Exercise instructions -> Every record below should be written out exactly; pictures stay out.

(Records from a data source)

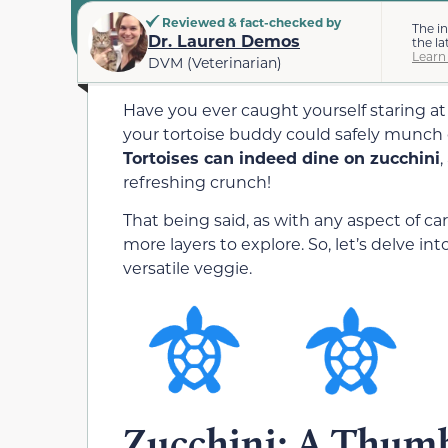
Reviewed & fact-checked by
The i
Dr. Lauren Demos
the la
Learn
DVM (Veterinarian)
Have you ever caught yourself staring a
your tortoise buddy could safely munch on
Tortoises can indeed dine on zucchini
,
refreshing crunch!
That being said, as with any aspect of car
more layers to explore. So, let’s delve into
versatile veggie.
Zucchini: A Thumb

Reply to the exercise ->
Reviewed & fact-checked by
The i
Dr. Lauren Demos
the la
Learn
DVM (Veterinarian)
Have you ever caught yourself staring a
your tortoise buddy could safely munch on
Tortoises can indeed dine on zucchini
,
refreshing crunch!
That being said, as with any aspect of car
more layers to explore. So, let’s delve into
versatile veggie.
Zucchini: A Thumb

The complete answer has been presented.